Dès l’entrée Moebius nous reçoit. Plaqué sur les baies vitrées de la fondation Cartier, la main du dessinateur relie le cerveau du concepteur par une espèce de cordon ombilical transformé en dragon. Génial. Jean Giraud alias Gir ou Moebius œuvre humblement sur sa table de travail.
Dans la grande salle, les visiteurs se penchent sur des planches de bande dessinée, des dessins inédits, des carnets originaux tout en écoutant la voix du génie sur des micros élégamment suspendus au plafond. « Le dessin permet de mettre en image des choses qui sont purement abstraites, du domaine de l’invisible ». Nous dit-il. Des dessins sélectionnés parmi les nombreux personnages de ce grand dessinateur. Signés Gir pour Blueberry un travail de westerns hollywoodiens qui amorce déjà sa pensée chamanique et qu’il crée juste après son séjour au Mexique chez sa mère. Signés aussi et surtout Moebius qu’il produit en même temps en 1962 et qui va lui permettre d’explorer l’univers de la science fiction et du rêve. Le Major Grubert, Arzach, John Difool, Stel et Atan.
Le style de Moebius est aussi dans ses créations vestimentaires. Des croquis sur les costumes bio-électroniques qu’il a dessinés pour Tron. Designer on pourrait dire de lui qu’il a un style dépouillé, parfois organique, toujours avec du sens, de la beauté, de la grâce et de l’élégance.

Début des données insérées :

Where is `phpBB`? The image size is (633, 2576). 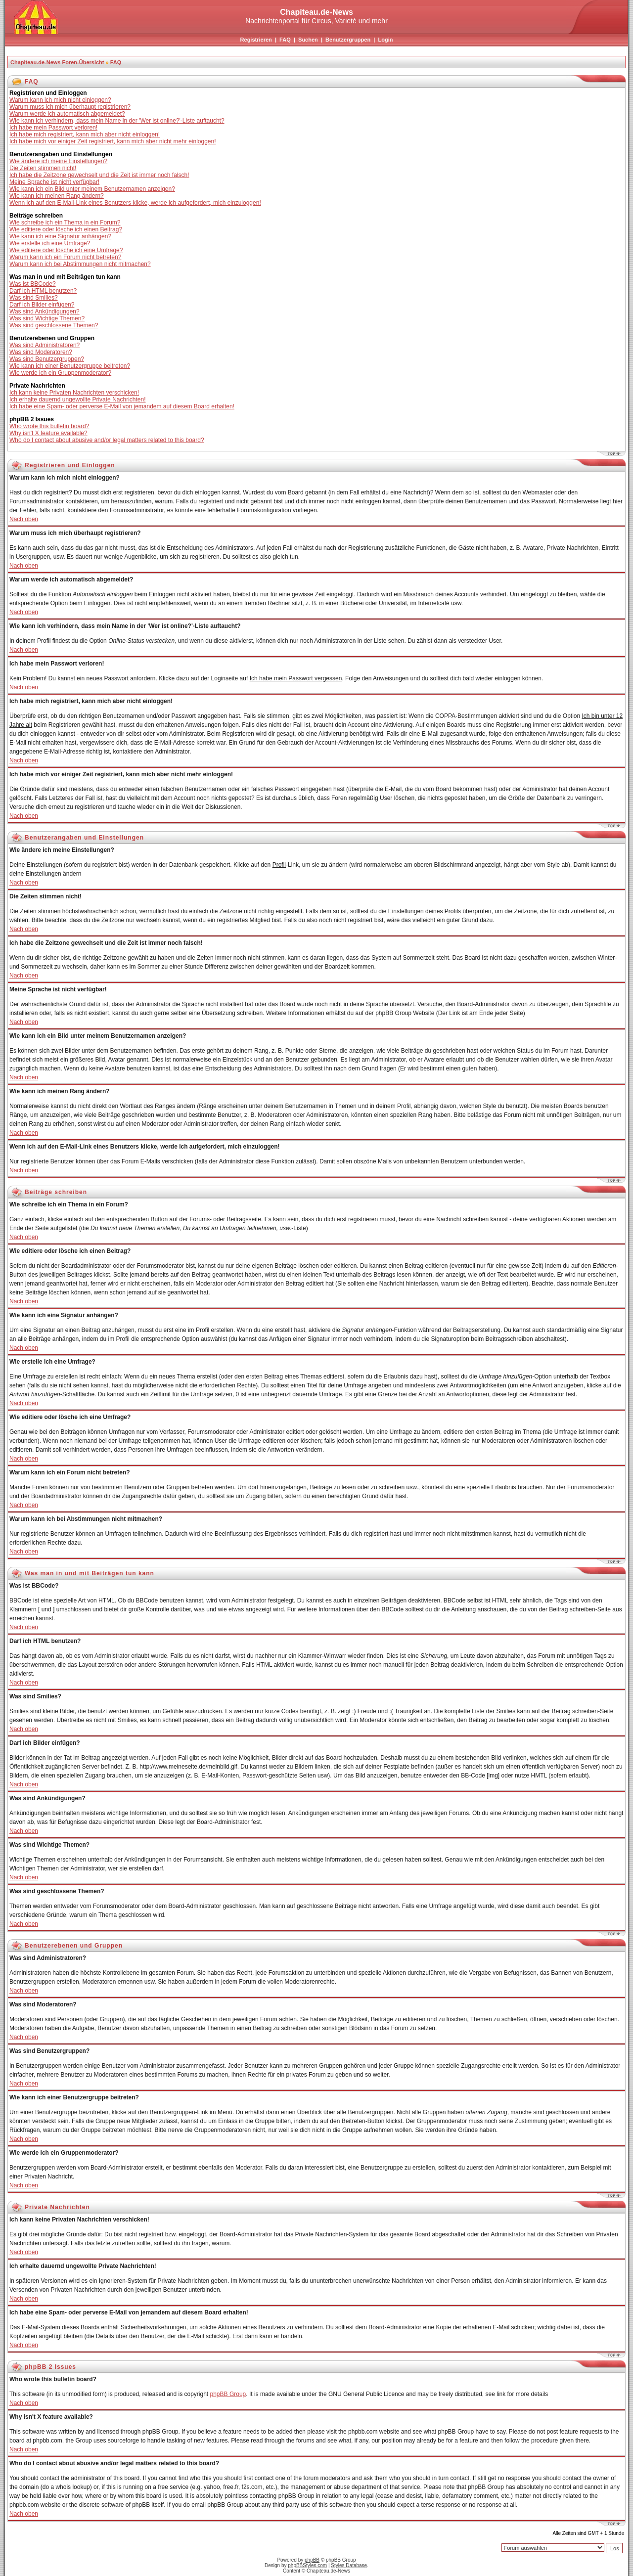
phpBB is located at coordinates (312, 2560). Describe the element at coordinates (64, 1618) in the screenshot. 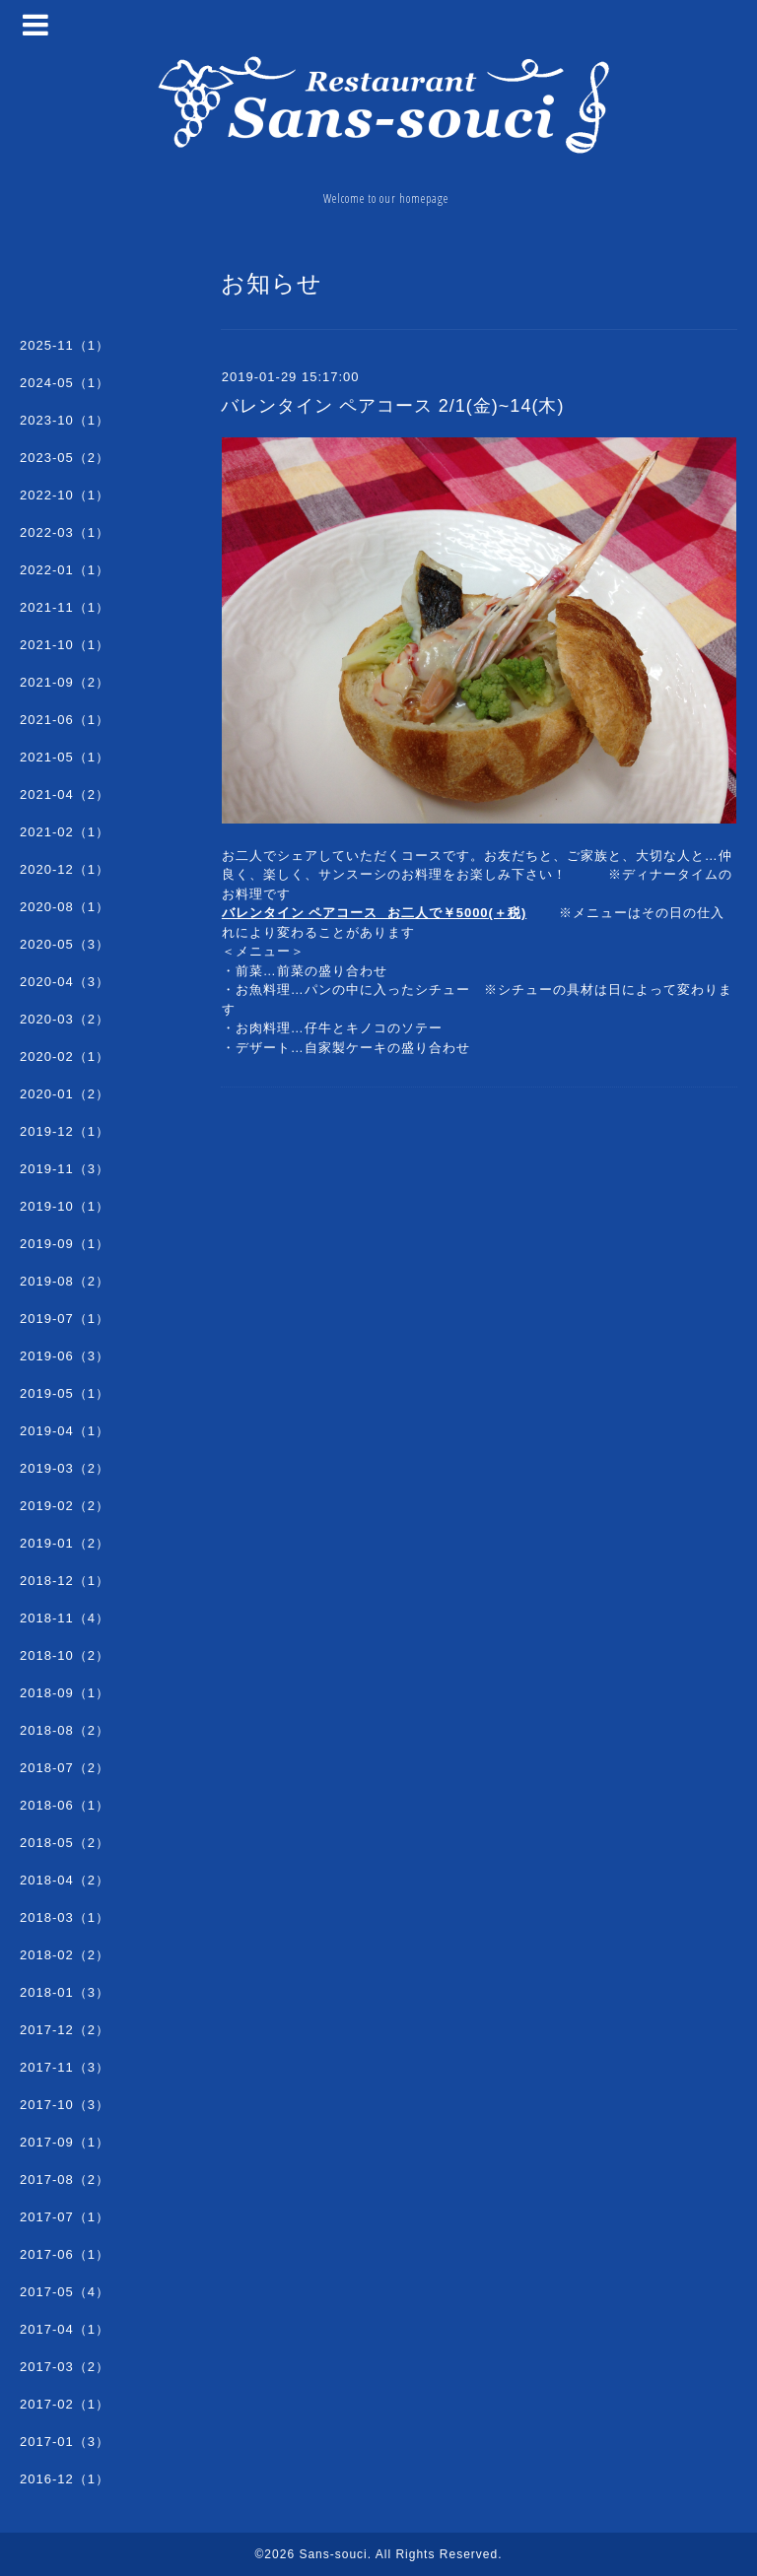

I see `2018-11（4）` at that location.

« Si vous voulez voir la projection c’est maintenant » nous lance un des guides. Nous descendons quelques marches, une hôtesse nous tend des lunettes 3D. Le film d’animation « La planète encore » commence. Et là ! Un véritable bain de plaisir qui dure à peine 8mn. Du Moebius sublime dans sa vision de l’esthétique et de la transformation, marqué par la figure chamanique, passage à l’infinité, avec une pensée mystique, symbolique, surréaliste, philosophique, psychanalytique et organique. Du pur plaisir pour les sens et l’esprit.
Pour se remettre de cet état de choc devant tant de beauté, nous descendons encore quelques marches. La scénographie de la grande salle du sous-sol permet aux visiteurs de s’amuser à travers les œuvres, l’univers de l’artiste. De grandes peintures ou de grands dessins au mur, des miniatures illuminées sur des colonnes. Les créatures sous-marines qu’il a inventées pour Abyss de James Cameron sont projetées sur un mur noir et côtoient une femme à sexe d’homme ou une peinture organique. Des autoportraits inspirés de son livre de chevet « L’Art de rêver » de Carlos Castaneda nous amènent au cœur du chamanisme.
Moebius a crée un monde à lui tout en étant ouvert au monde réel. Il nourrit la science et répond aux phantasmes des scientifiques. La Fondation Cartier l’a confronté lors d’une soirée nomade avec le biologiste Hervé Le Guyader. Jean annonce la couleur tout de suite « Tout ce qui concerne l’art, la création, le jeu, l’éphémère, je suis pour » Quand il lui demande comment cette créature venue de Mars pouvait se déplacer avec toutes ses pattes et surtout celle de devant, Jean lui répond « Il se déplace avec beaucoup de subtilité, des pas glissés, des pas sautés …» Devant une autre créature « Ce sont des animaux fixés qui se détachent au moment de la maturité » ou « Je l’aime bien lui car il est en train de s’autodétruire mais il fallait le faire pour les autres » « Et lui ? Une cornemuse flottante ». Transformation, mutation, métamorphose. Un entretien magnifique entre deux hommes venus d’un autre monde, l’un scientifique, l’autre artiste et où l’absurde côtoyait le réel avec beaucoup de finesse, d’humour et d’ouverture.
L’ouverture c’est aussi ce que nous amène Jean. En créant Métal Hurlant il a ouvert les portes de la bande dessinée, montré aux jeunes de nouvelles voies. Il créé pour les autres, pour la conscience collective, il nous éclaire sur les nouveaux chemins à prendre. Il aime profondément la vie, la nature, l’humain. Il nous émerveille.
Passer à côté de Moebius c’est comme passer à côté de la Joconde me lance mon accompagnateur.